Bit of a UK-fest this time around. Which is just how it sort of fell out. The one US film is a Roger Corman-produced rip-off of Alien. He made two – one I like very much, but this one was absolutely terrible. Oh well.

Wild Reeds*, André Téchiné (1994, France). One topic I’m pretty much cold to in both literature and film is “the sensitive passage into adulthood and the awakening of sexuality”, as Wikipedia describes this film. Basically, it translates as late teens or early twentysomethings acting like arseholes, and then stopping as it slowly occurs to them that they’ve been behaving like arseholes. And the “awakening of sexuality” bit often involves a great deal of sexism, as said teens suddenly discover that the people they’ve been treating as human beings are female and so society (ie, the patriarchy) tells them they shouldn’t actually be treated like human beings. Which is not say this film does either of these, because I don’t much recall what actually did happen as it was all rather dull. The action take places around the time of the end of the Algerian War, and one of the four youths the film focuses on was born in Algeria. Another is gay, but is treated badly by the others. I watched Wild Reeds because it’s on the 1001 Movies You Must See Before You Die list, but I can’t say anything in it especially grabbed me or persuaded me it belonged on the list. Meh.
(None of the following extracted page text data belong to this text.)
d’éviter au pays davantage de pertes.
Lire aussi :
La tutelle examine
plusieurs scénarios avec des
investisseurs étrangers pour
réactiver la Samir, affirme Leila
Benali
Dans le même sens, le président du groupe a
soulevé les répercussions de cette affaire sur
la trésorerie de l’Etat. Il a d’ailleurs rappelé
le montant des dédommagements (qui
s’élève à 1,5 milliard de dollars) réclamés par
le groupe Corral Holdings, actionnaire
Denial, Mick Jackson (2016, UK). I had a conversation with someone about David Irving at Fantastika in Stockholm last month, and then this film popped up on Amazon Prime… Not that I took it at face value. I read up on Irving on Wikipedia as I watched the film. Anyway, Irving is a piece of shit Hitler apologist who has had several of his books on the subject challenged – and in one case withdrawn after publication – who decided to sue a US academic, Deborah Lipstadt, whose area of study is the Holocaust, after she accused him of being a Holocaust denier. He sued her for libel in the UK, which has antiquated libel laws which were designed to protect the names of established shitbags rather than arrive at a truthful verdict. In order to win her case, Lipstadt had to prove that Irving had knowingly lied in presenting his thesis. Which her legal team did. So Irving lost. He probably still hasn’t paid off what he owes and the court case took place in 1996. For the record, the Holocaust happened, Irving is a Holocaust denier and his bending of history to serve a right-wing agenda makes him a piece of shit. The film presents the story relatively straightforward, although it does tend to minimise the timescale of events. I also suspect Timothy Spall plays Irving as more of a charmer than the real article, although he certainly manages to convey oleaginous arrogance. If the film has one flaw, it does feel a bit as though Lipstadt and her legal team are all paragons of humanity, and while their motives may have been pure in real life, the film does make it seem a little too good. But a good, entertaining film about an important event, and worth seeing.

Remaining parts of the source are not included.